==== Task data

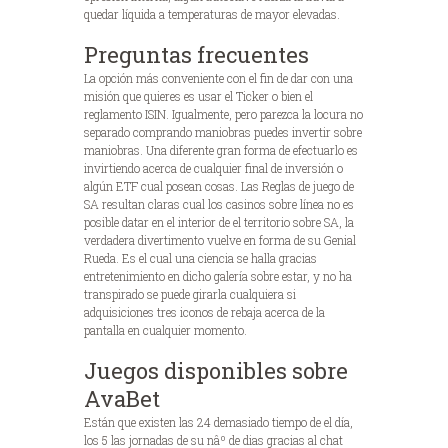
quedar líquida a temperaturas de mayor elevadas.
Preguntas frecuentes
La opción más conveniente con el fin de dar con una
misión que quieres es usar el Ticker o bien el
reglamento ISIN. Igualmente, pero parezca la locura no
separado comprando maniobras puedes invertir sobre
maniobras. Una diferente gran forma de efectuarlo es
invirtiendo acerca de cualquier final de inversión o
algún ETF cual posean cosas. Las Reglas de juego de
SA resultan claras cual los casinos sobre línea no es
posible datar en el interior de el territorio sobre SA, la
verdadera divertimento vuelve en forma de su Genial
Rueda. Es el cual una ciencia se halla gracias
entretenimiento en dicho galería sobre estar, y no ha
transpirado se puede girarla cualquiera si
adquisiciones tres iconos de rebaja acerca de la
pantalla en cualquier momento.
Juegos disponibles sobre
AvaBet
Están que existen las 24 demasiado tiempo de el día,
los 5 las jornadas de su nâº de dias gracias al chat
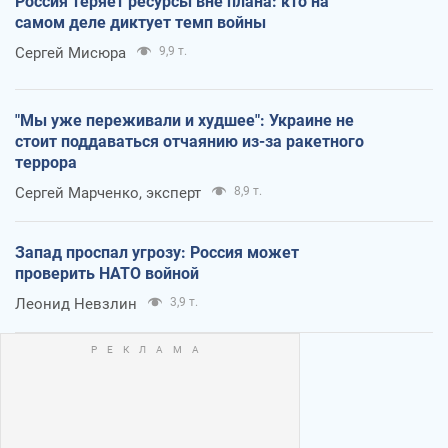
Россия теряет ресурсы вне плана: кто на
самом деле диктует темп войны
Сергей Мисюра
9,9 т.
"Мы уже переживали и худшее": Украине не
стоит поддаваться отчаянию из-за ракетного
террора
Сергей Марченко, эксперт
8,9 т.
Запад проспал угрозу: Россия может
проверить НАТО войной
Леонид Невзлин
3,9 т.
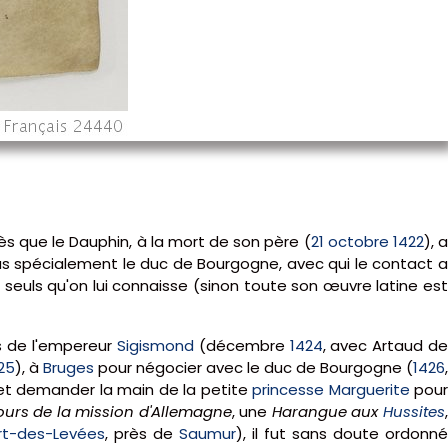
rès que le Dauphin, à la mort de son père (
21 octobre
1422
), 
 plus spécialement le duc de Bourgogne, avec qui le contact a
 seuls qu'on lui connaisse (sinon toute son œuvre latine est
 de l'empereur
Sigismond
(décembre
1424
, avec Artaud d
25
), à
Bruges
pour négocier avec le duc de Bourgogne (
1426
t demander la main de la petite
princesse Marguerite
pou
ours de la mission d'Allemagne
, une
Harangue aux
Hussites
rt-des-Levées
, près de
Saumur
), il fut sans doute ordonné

========

> _Directions_
Whenever a line in the records contains the word "gracias", copy that line.

> _Answer to the exercise_
Rueda. Es el cual una ciencia se halla gracias
los 5 las jornadas de su nâº de dias gracias al chat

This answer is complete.